With funding from the National Institute of General Medical Sciences of the National Institutes of Health, the DNA Learning Center launched a pilot project, Barcoding US Ants, to show the feasibility of citizen scientists using DNA barcodes to identify and map the ant species of the United States. Just as a universal product code (UPC) identifies each commercial product, a DNA barcode can potentially identify each species of ant.
Barcoding US Ants merges citizen science with DNA barcoding to improve range maps for the ants of the United States. Citizen scientists collect and identify ants at locations throughout the US by monitoring ants' ranges and contribute to data that reveals responses to climate change or the movement of invasive species. Current range maps are fragmentary, and DNA barcodes exist for only half of the 900 species known species of ant in the US. Additionally, sequence variation within species may also be discovered and reveal species diversity or allow tracking of sub populations. Thus, this project can contribute new, valuable knowledge about an important group of insects that is both familiar and unknown, and aims to publish several hundred DNA barcodes to GenBank, the authoritative DNA database.

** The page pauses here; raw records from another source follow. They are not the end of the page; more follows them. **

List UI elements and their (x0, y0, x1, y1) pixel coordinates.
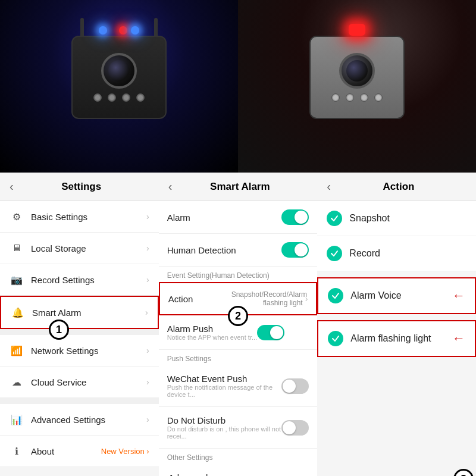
red-arrow-icon-2: ← (452, 331, 465, 346)
ir-led (108, 93, 116, 102)
alarm-toggle-item[interactable]: Alarm (159, 201, 318, 234)
smart-alarm-item[interactable]: 🔔 Smart Alarm › 1 (0, 296, 159, 329)
red-light-small (119, 26, 127, 35)
gear-icon: ⚙ (10, 209, 24, 224)
step-badge-1: 1 (49, 320, 69, 340)
info-icon: ℹ (10, 444, 24, 458)
alarm-flashing-label: Alarm flashing light (350, 333, 449, 344)
advanced-settings-item[interactable]: 📊 Advanced Settings › (0, 404, 159, 436)
smart-alarm-header: ‹ Smart Alarm (159, 173, 318, 201)
local-storage-label: Local Storage (31, 243, 146, 253)
smart-alarm-label: Smart Alarm (32, 308, 145, 318)
record-item[interactable]: Record 3 (317, 236, 476, 271)
other-settings-header: Other Settings (159, 449, 318, 464)
blue-light-2 (131, 26, 139, 35)
alarm-flashing-item[interactable]: Alarm flashing light ← (317, 320, 476, 357)
chevron-right-icon: › (305, 473, 308, 477)
chevron-right-icon: › (305, 294, 308, 303)
record-settings-label: Record Settings (31, 275, 146, 285)
cloud-icon: ☁ (10, 375, 24, 389)
settings-title: Settings (14, 181, 149, 193)
do-not-disturb-sub: Do not disturb is on , this phone will n… (167, 425, 282, 440)
ir-led (374, 93, 383, 102)
network-icon: 📶 (10, 343, 24, 358)
step-badge-3: 3 (453, 469, 474, 476)
chevron-right-icon: › (146, 346, 149, 355)
network-settings-label: Network Settings (31, 346, 146, 356)
chevron-right-icon: › (146, 377, 149, 387)
advanced-label: Advanced (168, 472, 305, 476)
storage-icon: 🖥 (10, 241, 24, 255)
wechat-push-toggle[interactable] (281, 378, 309, 394)
action-panel: ‹ Action Snapshot Record 3 (317, 173, 476, 476)
right-camera-panel (238, 0, 476, 173)
do-not-disturb-toggle[interactable] (281, 420, 309, 436)
cloud-service-label: Cloud Service (31, 377, 146, 387)
alarm-toggle[interactable] (281, 209, 309, 225)
alarm-push-toggle[interactable] (257, 325, 284, 340)
blue-light (99, 26, 107, 35)
ir-led (122, 93, 130, 102)
camera-lens-right (339, 53, 375, 89)
local-storage-item[interactable]: 🖥 Local Storage › (0, 233, 159, 264)
settings-panel: ‹ Settings ⚙ Basic Settings › 🖥 Local St… (0, 173, 159, 476)
push-settings-header: Push Settings (159, 350, 318, 365)
step-badge-2: 2 (228, 306, 248, 326)
basic-settings-item[interactable]: ⚙ Basic Settings › (0, 201, 159, 233)
snapshot-label: Snapshot (349, 213, 466, 224)
action-header: ‹ Action (317, 173, 476, 201)
alarm-voice-label: Alarm Voice (350, 290, 449, 301)
snapshot-item[interactable]: Snapshot (317, 201, 476, 236)
chevron-right-icon: › (146, 415, 149, 424)
human-detection-label: Human Detection (167, 245, 282, 255)
ir-led (136, 93, 145, 102)
record-check (327, 246, 342, 261)
snapshot-check (327, 211, 342, 226)
wechat-push-label: WeChat Event Push (167, 374, 282, 384)
ir-led (93, 93, 102, 102)
network-settings-item[interactable]: 📶 Network Settings › (0, 335, 159, 367)
new-version-badge: New Version › (101, 447, 149, 456)
chevron-right-icon: › (146, 243, 149, 253)
alarm-icon: 🔔 (11, 305, 25, 320)
camera-lens-left (101, 53, 137, 89)
alarm-voice-item[interactable]: Alarm Voice ← (317, 277, 476, 314)
action-row[interactable]: Action Snapshot/Record/Alarm flashing li… (159, 282, 318, 315)
alarm-flashing-check (328, 331, 343, 346)
chevron-right-icon: › (145, 308, 148, 317)
settings-header: ‹ Settings (0, 173, 159, 201)
action-title: Action (331, 181, 466, 193)
record-label: Record (349, 248, 466, 259)
about-label: About (31, 446, 101, 456)
smart-alarm-back-arrow[interactable]: ‹ (168, 180, 173, 193)
action-row-value: Snapshot/Record/Alarm flashing light (231, 290, 303, 307)
settings-panels: ‹ Settings ⚙ Basic Settings › 🖥 Local St… (0, 173, 476, 476)
red-light-large (349, 24, 365, 36)
left-camera-panel (0, 0, 238, 173)
human-detection-toggle[interactable] (281, 242, 309, 258)
do-not-disturb-item[interactable]: Do Not Disturb Do not disturb is on , th… (159, 407, 318, 449)
record-settings-item[interactable]: 📷 Record Settings › (0, 264, 159, 296)
record-icon: 📷 (10, 273, 24, 287)
alarm-label: Alarm (167, 212, 282, 223)
chevron-right-icon: › (146, 275, 149, 284)
human-detection-item[interactable]: Human Detection (159, 234, 318, 267)
ir-led (346, 93, 354, 102)
alarm-voice-check (328, 288, 343, 303)
smart-alarm-title: Smart Alarm (172, 181, 308, 193)
wechat-push-item[interactable]: WeChat Event Push Push the notification … (159, 365, 318, 407)
settings-back-arrow[interactable]: ‹ (10, 180, 14, 193)
advanced-item[interactable]: Advanced › (159, 464, 318, 476)
ir-led (331, 93, 340, 102)
smart-alarm-panel: ‹ Smart Alarm Alarm Human Detection Even… (159, 173, 318, 476)
action-back-arrow[interactable]: ‹ (327, 180, 331, 193)
red-arrow-icon: ← (452, 288, 465, 303)
alarm-push-label: Alarm Push (167, 324, 257, 334)
advanced-settings-label: Advanced Settings (31, 415, 146, 425)
alarm-push-sub: Notice the APP when event tr... (167, 334, 257, 341)
do-not-disturb-label: Do Not Disturb (167, 415, 282, 425)
action-row-label: Action (168, 294, 231, 304)
wechat-push-sub: Push the notification message of the dev… (167, 384, 282, 398)
cloud-service-item[interactable]: ☁ Cloud Service › (0, 367, 159, 398)
about-item[interactable]: ℹ About New Version › (0, 436, 159, 467)
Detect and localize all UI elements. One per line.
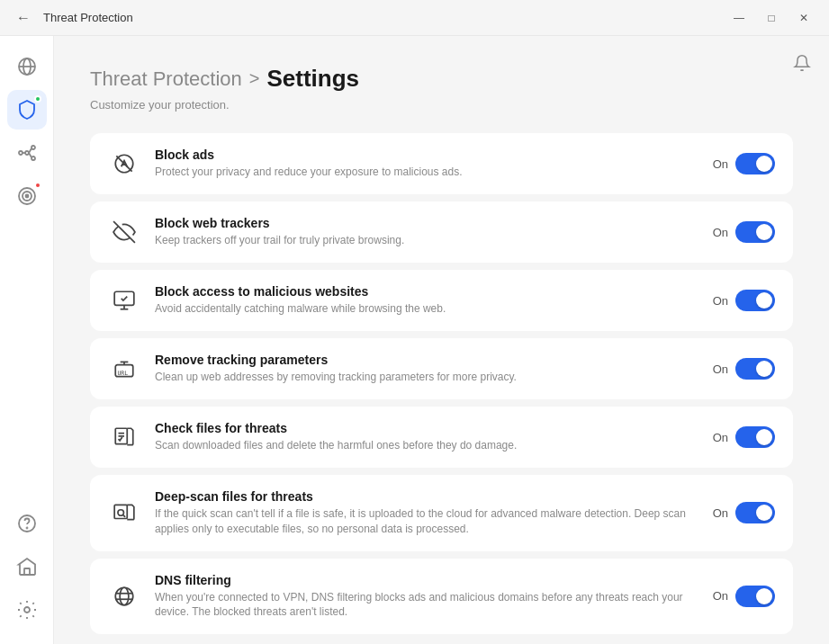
sidebar-item-mesh[interactable] bbox=[7, 133, 47, 173]
breadcrumb-parent[interactable]: Threat Protection bbox=[90, 67, 242, 91]
block-trackers-text: Block web trackers Keep trackers off you… bbox=[155, 216, 698, 248]
dns-text: DNS filtering When you're connected to V… bbox=[155, 573, 698, 621]
dns-globe-icon bbox=[113, 585, 136, 608]
maximize-button[interactable]: □ bbox=[757, 5, 786, 31]
sidebar-item-home[interactable] bbox=[7, 547, 47, 586]
eye-off-icon bbox=[113, 220, 136, 244]
tracking-params-text: Remove tracking parameters Clean up web … bbox=[155, 353, 698, 385]
gear-icon bbox=[16, 599, 38, 621]
globe-icon bbox=[16, 56, 38, 77]
svg-line-9 bbox=[29, 153, 32, 157]
block-ads-toggle[interactable] bbox=[735, 153, 775, 174]
block-malicious-control: On bbox=[713, 290, 775, 311]
svg-point-14 bbox=[26, 528, 27, 529]
dns-status: On bbox=[713, 589, 728, 603]
minimize-button[interactable]: — bbox=[725, 5, 753, 31]
close-button[interactable]: ✕ bbox=[789, 5, 818, 31]
block-ads-status: On bbox=[713, 157, 728, 171]
block-trackers-control: On bbox=[713, 221, 775, 243]
check-files-desc: Scan downloaded files and delete the har… bbox=[155, 438, 698, 453]
deep-scan-toggle[interactable] bbox=[735, 502, 775, 523]
sidebar-item-help[interactable] bbox=[7, 504, 47, 543]
window-controls: — □ ✕ bbox=[725, 5, 818, 31]
monitor-icon bbox=[113, 289, 136, 312]
block-ads-icon bbox=[108, 148, 140, 180]
block-malicious-text: Block access to malicious websites Avoid… bbox=[155, 284, 698, 317]
block-malicious-icon bbox=[108, 284, 140, 317]
titlebar: ← Threat Protection — □ ✕ bbox=[0, 0, 829, 36]
svg-point-6 bbox=[25, 151, 29, 155]
check-files-toggle[interactable] bbox=[735, 426, 775, 448]
setting-deep-scan: Deep-scan files for threats If the quick… bbox=[90, 475, 793, 551]
target-icon bbox=[16, 185, 38, 207]
tracking-params-control: On bbox=[713, 358, 775, 380]
svg-point-32 bbox=[115, 587, 133, 605]
svg-point-33 bbox=[120, 587, 129, 605]
block-trackers-title: Block web trackers bbox=[155, 216, 698, 230]
back-button[interactable]: ← bbox=[11, 5, 36, 31]
block-ads-text: Block ads Protect your privacy and reduc… bbox=[155, 148, 698, 180]
target-badge bbox=[34, 182, 41, 189]
dns-icon bbox=[108, 580, 140, 613]
block-malicious-title: Block access to malicious websites bbox=[155, 284, 698, 299]
block-trackers-icon bbox=[108, 216, 140, 248]
svg-text:URL: URL bbox=[117, 370, 128, 377]
shield-icon bbox=[16, 99, 38, 121]
app-body: Threat Protection > Settings Customize y… bbox=[0, 36, 829, 644]
setting-block-trackers: Block web trackers Keep trackers off you… bbox=[90, 201, 793, 263]
svg-point-16 bbox=[24, 607, 30, 613]
mesh-icon bbox=[16, 142, 38, 164]
check-files-text: Check files for threats Scan downloaded … bbox=[155, 421, 698, 453]
sidebar-item-shield[interactable] bbox=[7, 90, 47, 130]
block-trackers-toggle[interactable] bbox=[735, 221, 775, 243]
deep-scan-title: Deep-scan files for threats bbox=[155, 489, 698, 504]
settings-list: Block ads Protect your privacy and reduc… bbox=[90, 133, 793, 634]
breadcrumb-separator: > bbox=[249, 68, 260, 89]
sidebar-item-globe[interactable] bbox=[7, 47, 47, 86]
sidebar-item-settings[interactable] bbox=[7, 590, 47, 630]
svg-point-3 bbox=[19, 151, 23, 155]
block-trackers-status: On bbox=[713, 226, 728, 239]
dns-title: DNS filtering bbox=[155, 573, 698, 587]
block-trackers-desc: Keep trackers off your trail for truly p… bbox=[155, 233, 698, 248]
deep-scan-control: On bbox=[713, 502, 775, 523]
setting-block-ads: Block ads Protect your privacy and reduc… bbox=[90, 133, 793, 194]
main-content: Threat Protection > Settings Customize y… bbox=[54, 36, 829, 644]
setting-dns: DNS filtering When you're connected to V… bbox=[90, 559, 793, 635]
tracking-params-status: On bbox=[713, 362, 728, 376]
check-files-title: Check files for threats bbox=[155, 421, 698, 435]
svg-line-31 bbox=[123, 515, 125, 517]
block-malicious-toggle[interactable] bbox=[735, 290, 775, 311]
block-ads-desc: Protect your privacy and reduce your exp… bbox=[155, 165, 698, 180]
home-icon bbox=[16, 556, 38, 577]
file-scan-icon bbox=[113, 425, 136, 449]
dns-toggle[interactable] bbox=[735, 586, 775, 607]
shield-active-badge bbox=[34, 95, 41, 103]
check-files-status: On bbox=[713, 431, 728, 444]
svg-point-12 bbox=[25, 195, 28, 198]
tracking-params-title: Remove tracking parameters bbox=[155, 353, 698, 367]
bell-button[interactable] bbox=[793, 54, 811, 76]
page-subtitle: Customize your protection. bbox=[90, 98, 793, 112]
help-icon bbox=[16, 513, 38, 534]
svg-rect-15 bbox=[24, 568, 30, 575]
dns-control: On bbox=[713, 586, 775, 607]
setting-check-files: Check files for threats Scan downloaded … bbox=[90, 407, 793, 468]
setting-tracking-params: URL Remove tracking parameters Clean up … bbox=[90, 338, 793, 399]
deep-scan-status: On bbox=[713, 506, 728, 520]
tracking-params-desc: Clean up web addresses by removing track… bbox=[155, 370, 698, 385]
sidebar bbox=[0, 36, 54, 644]
deep-scan-desc: If the quick scan can't tell if a file i… bbox=[155, 506, 698, 537]
setting-block-malicious: Block access to malicious websites Avoid… bbox=[90, 270, 793, 331]
bell-icon bbox=[793, 54, 811, 72]
block-ads-title: Block ads bbox=[155, 148, 698, 162]
deep-scan-text: Deep-scan files for threats If the quick… bbox=[155, 489, 698, 537]
svg-line-8 bbox=[29, 148, 32, 153]
tracking-params-toggle[interactable] bbox=[735, 358, 775, 380]
check-files-icon bbox=[108, 421, 140, 453]
titlebar-title: Threat Protection bbox=[43, 11, 725, 24]
url-icon: URL bbox=[113, 357, 136, 380]
deep-scan-icon-img bbox=[113, 501, 136, 524]
tracking-params-icon: URL bbox=[108, 353, 140, 385]
sidebar-item-target[interactable] bbox=[7, 176, 47, 216]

The Barcoding US Ants project aims to allow the public to participate in distributed research during this period when the public is very limited. With online resources and video conference guidance, participants perform the initial stages of DNA barcoding: collecting, documenting, and preserving samples, followed by simple at-home DNA isolation with minimal materials and equipment. DNA and the intact portion of the organism—or another sample of the same organism—is then mailed to the DNALC for amplification and sequencing. After sequencing, participants are guided through sequence analysis and organism identification using DNALC’s online bioinformatics pipeline for DNA barcoding, DNA Subway Blue Line, and their results are published to online databases, contributing to our knowledge of ants while learning important concepts in molecular biology, ecology, and evolution.
Over 100 participants from 39 teams across 23 US states and territories are expected to collect and process over 500 samples of ants.
Science enthusiasts can create a team of three people with complementary interest/expertise in: local habitats, nature study, science methods, and computer analysis. A scientist, science teacher, naturalist, or anyone with experience in identifying ants is a plus. All team members must be at least 16 years of age, and at least one must be 21 or older.